To be more precise: assume (X,T) is the inertial coordinates and (x,t) the corresponding Rindler transformations.

x=Xcosh(aTc )
t=Xc sinh(aTc )

A uniformly accelerated frame moves along the curves with constant x.

What do we men by fixed acceleration here? is it second derivative of x relative to t? if x is constant then its first and second derivatives are of course zero. The second derivative of X relative to T cannot be a constant either, because that would imply a parabolic and not hyperbolic path with no limit on speed of light.

The only possibility that I can see is second derivative of X relative to t. is that indeed what we mean by constant acceleration along the hyperbola? And if so how can one prove that it is constant (equal to a)?

 

[PAllen]

Can somebody help me understand why acceleration along the hyperbola is constant?
To be more precise: assume (X,T) is the inertial coordinates and (x,t) the corresponding Rindler transformations.

x=Xcosh(aTc )
t=Xc sinh(aTc )

A uniformly accelerated frame moves along the curves with constant x.

What do we men by fixed acceleration here? is it second derivative of x relative to t? if x is constant then its first and second derivatives are of course zero.
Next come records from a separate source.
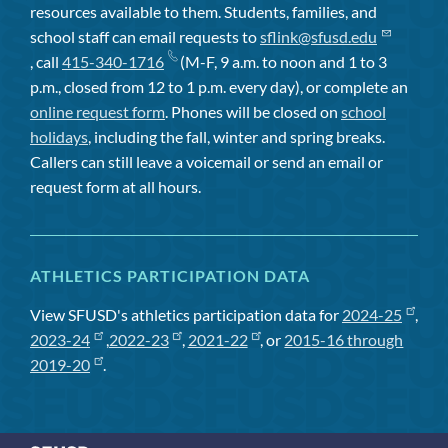
resources available to them. Students, families, and
school staff can email requests to
sflink@sfusd.edu
, call
415-340-1716
(M-F, 9 a.m. to noon and 1 to 3
p.m., closed from 12 to 1 p.m. every day), or complete an
online request form
. Phones will be closed on
school
holidays
, including the fall, winter and spring breaks.
Callers can still leave a voicemail or send an email or
request form at all hours.
ATHLETICS PARTICIPATION DATA
View SFUSD's athletics participation data for
2024-25
,
2023-24
,
2022-23
,
2021-22
, or
2015-16 through
2019-20
.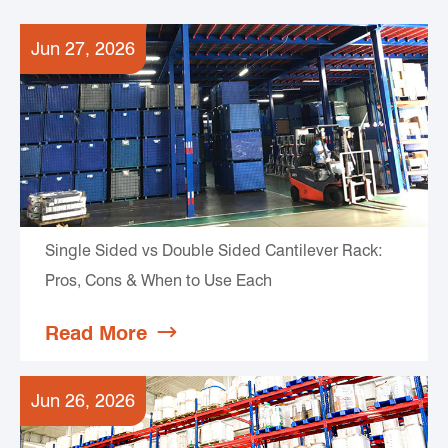
Jun 27, 2026
Single Sided vs Double Sided Cantilever Rack:
Pros, Cons & When to Use Each
Read More

Jun 26, 2026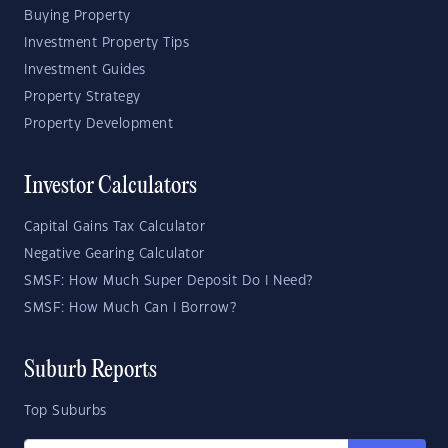
Buying Property
Investment Property Tips
Investment Guides
Property Strategy
Property Development
Investor Calculators
Capital Gains Tax Calculator
Negative Gearing Calculator
SMSF: How Much Super Deposit Do I Need?
SMSF: How Much Can I Borrow?
Suburb Reports
Top Suburbs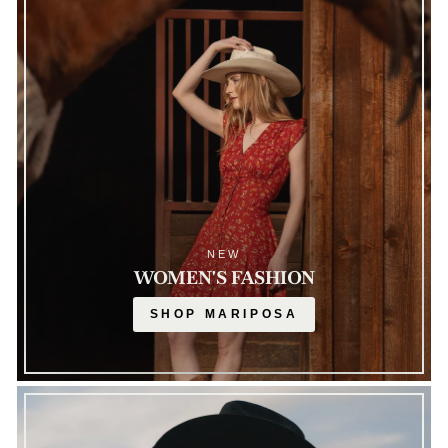
NEW
WOMEN'S FASHION
SHOP MARIPOSA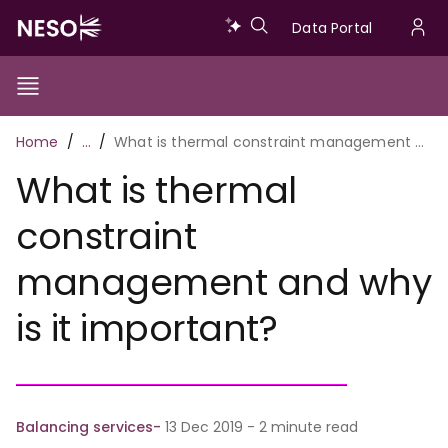
Skip
Data
Data Portal
to
U
main
Portal
a
content
Show/Hide
Menu
Main
m
Toggle
Breadcrumb
Home
…
What is thermal constraint management and why is it important?
navigation
What is thermal
constraint
management and why
is it important?
Balancing services
13 Dec 2019 - 2 minute read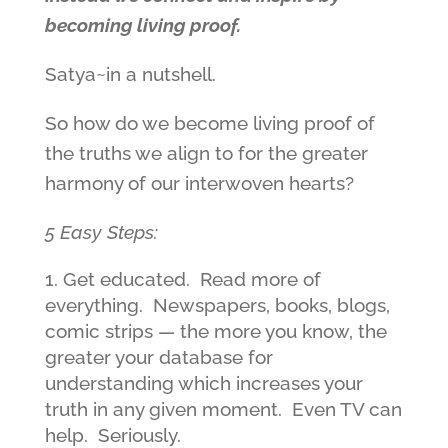
becoming living proof.
Satya~in a nutshell.
So how do we become living proof of
the truths we align to for the greater
harmony of our interwoven hearts?
5 Easy Steps:
Get educated. Read more of
everything. Newspapers, books, blogs,
comic strips — the more you know, the
greater your database for
understanding which increases your
truth in any given moment. Even TV can
help. Seriously.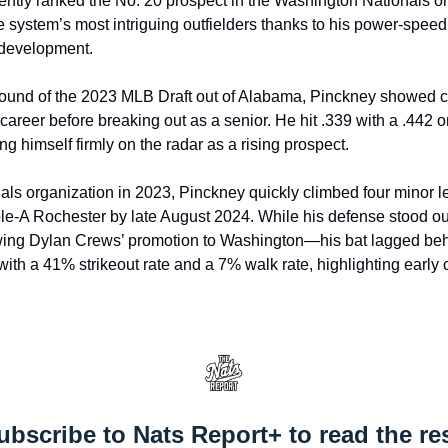
ntly ranked the No. 20 prospect in the Washington Nationals or
e system’s most intriguing outfielders thanks to his power-spee
 development.
 round of the 2023 MLB Draft out of Alabama, Pinckney showed 
career before breaking out as a senior. He hit .339 with a .442 
g himself firmly on the radar as a rising prospect.
nals organization in 2023, Pinckney quickly climbed four minor le
ple-A Rochester by late August 2024. While his defense stood out
wing Dylan Crews’ promotion to Washington—his bat lagged behi
with a 41% strikeout rate and a 7% walk rate, highlighting early 
ubscribe to Nats Report+ to read the res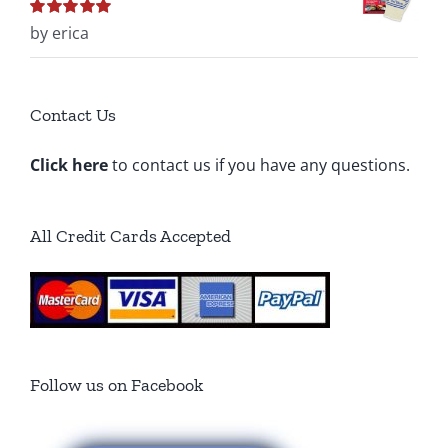
Rated
by erica
5
out of
5
Contact Us
Click here
to contact us if you have any questions.
All Credit Cards Accepted
Follow us on Facebook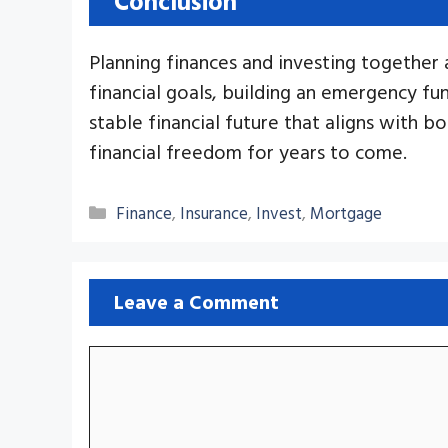
Conclusion
Planning finances and investing together 
financial goals, building an emergency fu
stable financial future that aligns with b
financial freedom for years to come.
Categories
Finance
,
Insurance
,
Invest
,
Mortgage
Leave a Comment
Comment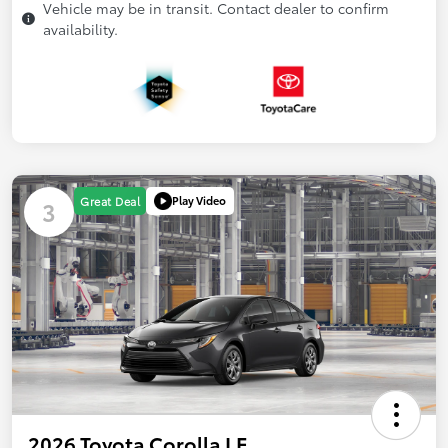
Vehicle may be in transit. Contact dealer to confirm
availability.
Play Video
Great Deal
3
2026 Toyota Corolla LE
The second derivative of X relative to T cannot be a constant either, because that would imply a parabolic and not hyperbolic path with no limit on speed of light.

The only possibility that I can see is second derivative of X relative to t. is that indeed what we mean by constant acceleration along the hyperbola? And if so how can one prove that it is constant (equal to a)?

By acceleration is meant what is measured by an accelerometer. In SR, this is predicted (as a magnitude) to be the norm of the 4-acceleration, which is the derivative by proper time of the of the 4-velocity. As such, it (proper acceleration) is an invariant scalar that would be computed to be the same in any coordinates used to describe the world line (consistent with the idea that change coordinates used to describe the world do not change readings on a given measuring device).

 

[Nugatory]

Consider an inertial frame in which the spaceship is at momentarily at rest. This would be the inertial frame of a dropped object on the spaceship, because the spaceship and the object are moving at the same speed at the moment that the object is released (and we'll take that moment to be time zero in that frame).

In this inertial frame, the the velocity of the ship at time zero is zero, but the first derivative of that velocity is not. That first derivative, evaluated at t=0, is the Rindler acceleration $a$. It is easy enough to show that it is a constant, meaning that you'll come up with the same value no matter what the speed of the ship is at the moment that the object is dropped.

All of this is equivalent to what PAllen said above, of course.